Di and Jenny went home across the fields, which made it little more than a quarter of a mile. Di, in spite of her prodding conscience, was happy. They went through so much beauty ... little bays of bracken, elfin haunted, in the bays of deep-green woods, a rustling windy hollow where you waded knee-deep in butter-cups, a winding lane under young maples, a brook that was a rainbow scarf of blossom, a sunny pasture field full of strawberries. Di, just wakening to a perception of the loveliness of the world, was enraptured and almost wished Jenny wouldn't talk so much. That was all right at school but here Di wasn't sure she wanted to hear about the time Jenny poisoned herself ... 'zackzidentally of course ... by taking the wrong kind of medicine. Jenny painted her dying agonies finely but was somewhat vague as to the reason she hadn't died after all. She had "lost conscious" but the doctor had managed to pull her back from the brink of the grave.
"Though I've never been the same since. Di Blythe, what ARE you staring at? I don't believe you've been listening at all.”
"Oh, yes, I have," said Di guiltily. "I do think you've had the most wonderful life, Jenny. But look at the view.”
"The view? What's a view?”
"Why ... why ... something you're looking at. THAT ...” waving her hand at the panorama of meadow and woodland and cloud- smitten hill before them, with that sapphire dent of sea between the hills.
Jenny sniffed.
"Just a lot of old trees and cows. I've seen it a hundred times.
You're awful funny by spells, Di Blythe. I don't want to hurt your feelings, but sometimes I think you're not all there. I really do.
But I s'pose you can't help it. They say your ma is always raving like that. Well, there's our place.”
Di gazed at the Penny house and lived through her first shock of disillusionment. Was THIS the "mansion" Jenny had talked of? It was big enough, certainly, and had the five bay-windows; but it was wofully in need of painting and much of the "wooden lace" was missing. The verandah had sagged badly and the once lovely old fanlight over the front door was broken. The blinds were crooked, there were several brown-paper panes and the "beautiful birch grove" behind the house was represented by a few lean sinewy old trees. The barns were in a very tumbledown condition, the yard was full of old rusty machinery and the garden was a perfect jungle of weeds. Di had never seen such a looking place in her life and for the first time it occurred to her to wonder if ALL Jenny's tales were true. COULD anyone have so many narrow escapes of her life, even in nine years, as she had claimed to have?

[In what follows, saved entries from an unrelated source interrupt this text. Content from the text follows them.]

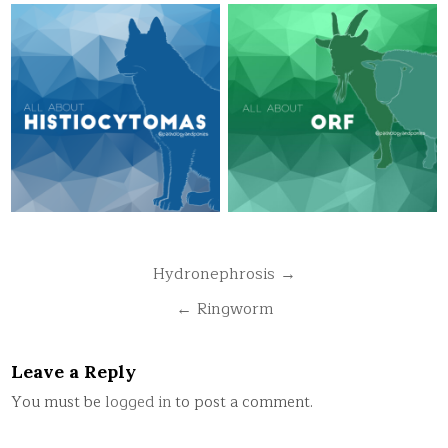
Post
Hydronephrosis →
navigation
← Ringworm
Leave a Reply
You must be
logged in
to post a comment.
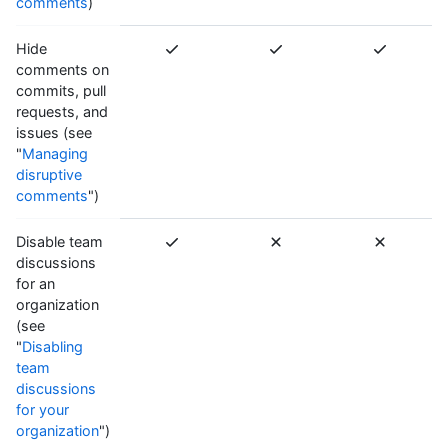
comments
)
Hide
comments on
commits, pull
requests, and
issues (see
"
Managing
disruptive
comments
")
Disable team
discussions
for an
organization
(see
"
Disabling
team
discussions
for your
organization
")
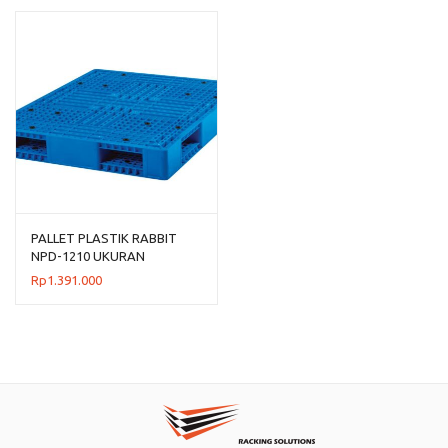
PALLET PLASTIK RABBIT
NPD-1210 UKURAN
120x100x15 CM
Rp
1.391.000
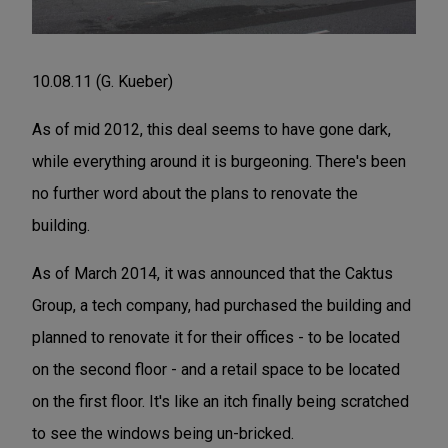
10.08.11 (G. Kueber)
As of mid 2012, this deal seems to have gone dark,
while everything around it is burgeoning. There's been
no further word about the plans to renovate the
building.
As of March 2014, it was announced that the Caktus
Group, a tech company, had purchased the building and
planned to renovate it for their offices - to be located
on the second floor - and a retail space to be located
on the first floor. It's like an itch finally being scratched
to see the windows being un-bricked.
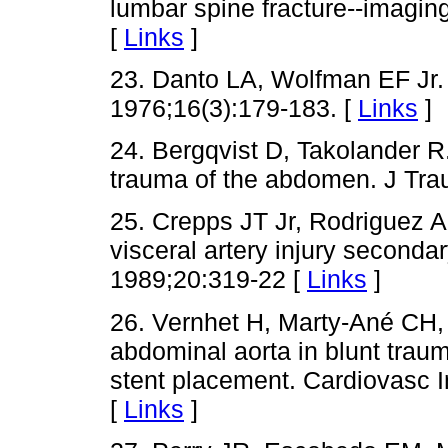
lumbar spine fracture--imaging
[
Links
]
23. Danto LA, Wolfman EF Jr.
1976;16(3):179-183. [
Links
]
24. Bergqvist D, Takolander R.
trauma of the abdomen. J Tra
25. Crepps JT Jr, Rodriguez 
visceral artery injury secondar
1989;20:319-22 [
Links
]
26. Vernhet H, Marty-Ané CH, L
abdominal aorta in blunt tra
stent placement. Cardiovasc I
[
Links
]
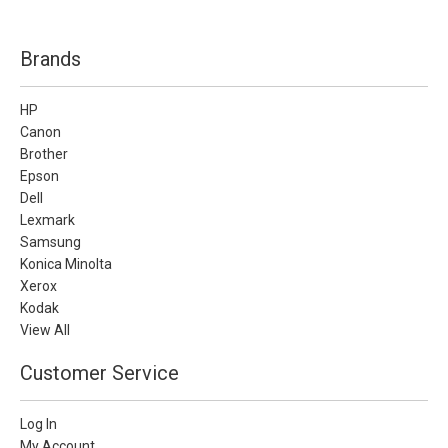
Brands
HP
Canon
Brother
Epson
Dell
Lexmark
Samsung
Konica Minolta
Xerox
Kodak
View All
Customer Service
Log In
My Account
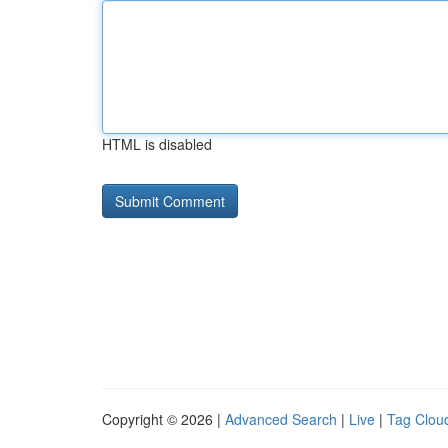
HTML is disabled
Copyright © 2026 |
Advanced Search
|
Live
|
Tag Clou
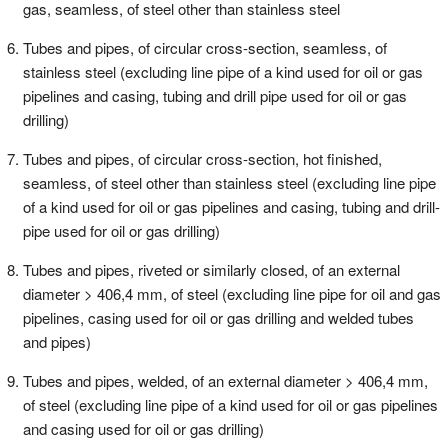
gas, seamless, of steel other than stainless steel
Tubes and pipes, of circular cross-section, seamless, of
stainless steel (excluding line pipe of a kind used for oil or gas
pipelines and casing, tubing and drill pipe used for oil or gas
drilling)
Tubes and pipes, of circular cross-section, hot finished,
seamless, of steel other than stainless steel (excluding line pipe
of a kind used for oil or gas pipelines and casing, tubing and drill-
pipe used for oil or gas drilling)
Tubes and pipes, riveted or similarly closed, of an external
diameter > 406,4 mm, of steel (excluding line pipe for oil and gas
pipelines, casing used for oil or gas drilling and welded tubes
and pipes)
Tubes and pipes, welded, of an external diameter > 406,4 mm,
of steel (excluding line pipe of a kind used for oil or gas pipelines
and casing used for oil or gas drilling)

Inside it was not much better. The parlour into which Jenny ushered her was musty and dusty. The ceiling was discoloured and covered with cracks. The famous marble mantelpiece was only painted ... even Di could see that ... and draped with a hideous Japanese scarf, held in place by a row of "moustache" cups.
The stringy lace curtains were a bad colour and full of holes. The blinds were of blue paper, much cracked and torn, with a huge basketful of roses depicted on them. As for the parlour being full of stuffed owls, there was a small glass case in one corner containing three rather dishevelled birds, one with its eyes missing entirely. To Di, accustomed to the beauty and dignity of Ingleside, the room looked like something you had seen in a bad dream. The odd thing, however, was that Jenny seemed quite unconscious of any discrepancy between her descriptions and reality. Di wondered if she had just dreamed that Jenny had told her such and such.